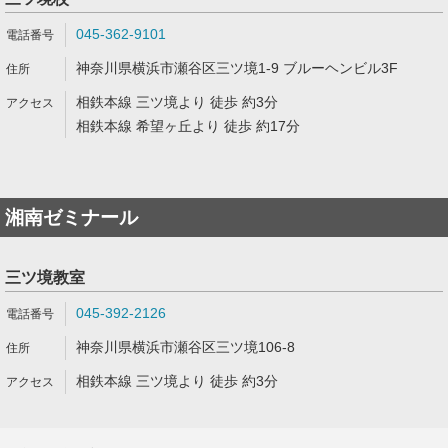
045-362-9101
神奈川県横浜市瀬谷区三ツ境1-9 ブルーヘンビル3F
相鉄本線 三ツ境より 徒歩 約3分
相鉄本線 希望ヶ丘より 徒歩 約17分
湘南ゼミナール
三ツ境教室
045-392-2126
神奈川県横浜市瀬谷区三ツ境106-8
相鉄本線 三ツ境より 徒歩 約3分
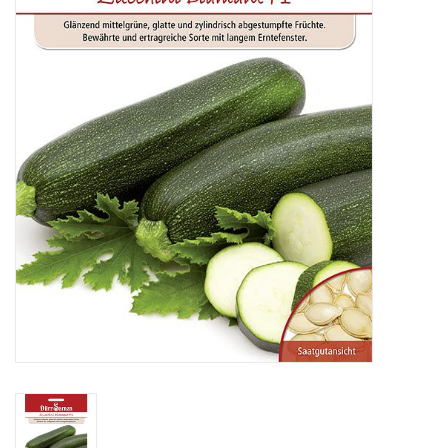
Katalog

EXERCISE INSTRUCTIONS: Give back each entry exactly as it appears. Leave pictures out.

TASK RESPONSE:
045-362-9101
神奈川県横浜市瀬谷区三ツ境1-9 ブルーヘンビル3F
相鉄本線 三ツ境より 徒歩 約3分
相鉄本線 希望ヶ丘より 徒歩 約17分
湘南ゼミナール
三ツ境教室
045-392-2126
神奈川県横浜市瀬谷区三ツ境106-8
相鉄本線 三ツ境より 徒歩 約3分
Katalog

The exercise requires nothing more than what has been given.